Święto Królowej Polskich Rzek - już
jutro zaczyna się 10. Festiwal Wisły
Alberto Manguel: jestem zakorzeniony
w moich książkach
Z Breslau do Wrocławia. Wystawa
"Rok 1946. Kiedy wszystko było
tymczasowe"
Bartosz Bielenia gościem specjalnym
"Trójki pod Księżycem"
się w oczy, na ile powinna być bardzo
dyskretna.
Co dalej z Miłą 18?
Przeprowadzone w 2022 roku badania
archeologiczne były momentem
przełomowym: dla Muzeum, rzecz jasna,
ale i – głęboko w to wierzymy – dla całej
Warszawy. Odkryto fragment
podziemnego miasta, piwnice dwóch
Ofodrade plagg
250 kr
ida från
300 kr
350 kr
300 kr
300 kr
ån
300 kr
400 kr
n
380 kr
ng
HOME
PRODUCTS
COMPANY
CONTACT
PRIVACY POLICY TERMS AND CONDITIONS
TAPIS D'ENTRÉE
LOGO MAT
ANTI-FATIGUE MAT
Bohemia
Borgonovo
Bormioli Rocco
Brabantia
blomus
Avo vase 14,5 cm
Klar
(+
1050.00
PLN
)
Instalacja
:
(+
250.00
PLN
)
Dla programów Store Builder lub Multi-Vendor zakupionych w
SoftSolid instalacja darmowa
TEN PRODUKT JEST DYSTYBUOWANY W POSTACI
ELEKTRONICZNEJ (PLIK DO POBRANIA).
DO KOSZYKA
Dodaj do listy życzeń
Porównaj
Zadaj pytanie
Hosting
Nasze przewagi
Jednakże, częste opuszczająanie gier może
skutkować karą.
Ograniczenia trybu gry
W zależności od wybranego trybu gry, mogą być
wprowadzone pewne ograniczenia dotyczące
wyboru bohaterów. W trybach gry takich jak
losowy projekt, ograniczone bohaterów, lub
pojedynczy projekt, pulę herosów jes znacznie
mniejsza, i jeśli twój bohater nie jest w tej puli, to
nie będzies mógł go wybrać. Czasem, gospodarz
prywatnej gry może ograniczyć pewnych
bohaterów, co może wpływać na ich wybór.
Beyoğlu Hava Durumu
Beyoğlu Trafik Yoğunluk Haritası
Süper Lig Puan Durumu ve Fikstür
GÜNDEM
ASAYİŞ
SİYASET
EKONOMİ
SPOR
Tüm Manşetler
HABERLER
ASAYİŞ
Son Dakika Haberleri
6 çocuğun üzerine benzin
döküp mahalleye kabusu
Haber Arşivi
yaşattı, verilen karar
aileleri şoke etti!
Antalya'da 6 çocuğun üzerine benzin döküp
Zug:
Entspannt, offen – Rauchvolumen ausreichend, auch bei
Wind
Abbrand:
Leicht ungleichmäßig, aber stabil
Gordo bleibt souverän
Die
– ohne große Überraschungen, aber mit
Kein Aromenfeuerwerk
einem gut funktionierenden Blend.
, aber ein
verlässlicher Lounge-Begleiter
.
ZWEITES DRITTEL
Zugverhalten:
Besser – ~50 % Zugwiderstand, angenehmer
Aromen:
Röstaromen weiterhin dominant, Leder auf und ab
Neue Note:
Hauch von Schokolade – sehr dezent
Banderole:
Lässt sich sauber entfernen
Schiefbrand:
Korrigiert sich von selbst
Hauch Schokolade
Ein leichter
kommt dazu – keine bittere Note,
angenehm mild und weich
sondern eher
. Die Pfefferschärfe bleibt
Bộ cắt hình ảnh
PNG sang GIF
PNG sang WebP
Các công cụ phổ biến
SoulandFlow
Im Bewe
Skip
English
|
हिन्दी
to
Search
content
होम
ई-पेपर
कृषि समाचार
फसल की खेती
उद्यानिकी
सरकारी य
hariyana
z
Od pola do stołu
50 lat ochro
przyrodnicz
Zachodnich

──────

→ Aim of the exercise
Your reply should be an exact copy of every line from the line with "Son Dakika Haberleri" through the final line of the data, and nothing more.

→ Result for this task
Son Dakika Haberleri
6 çocuğun üzerine benzin
döküp mahalleye kabusu
Haber Arşivi
yaşattı, verilen karar
aileleri şoke etti!
Antalya'da 6 çocuğun üzerine benzin döküp
Zug:
Entspannt, offen – Rauchvolumen ausreichend, auch bei
Wind
Abbrand:
Leicht ungleichmäßig, aber stabil
Gordo bleibt souverän
Die
– ohne große Überraschungen, aber mit
Kein Aromenfeuerwerk
einem gut funktionierenden Blend.
, aber ein
verlässlicher Lounge-Begleiter
.
ZWEITES DRITTEL
Zugverhalten:
Besser – ~50 % Zugwiderstand, angenehmer
Aromen:
Röstaromen weiterhin dominant, Leder auf und ab
Neue Note:
Hauch von Schokolade – sehr dezent
Banderole:
Lässt sich sauber entfernen
Schiefbrand:
Korrigiert sich von selbst
Hauch Schokolade
Ein leichter
kommt dazu – keine bittere Note,
angenehm mild und weich
sondern eher
. Die Pfefferschärfe bleibt
Bộ cắt hình ảnh
PNG sang GIF
PNG sang WebP
Các công cụ phổ biến
SoulandFlow
Im Bewe
Skip
English
|
हिन्दी
to
Search
content
होम
ई-पेपर
कृषि समाचार
फसल की खेती
उद्यानिकी
सरकारी य
hariyana
z
Od pola do stołu
50 lat ochro
przyrodnicz
Zachodnich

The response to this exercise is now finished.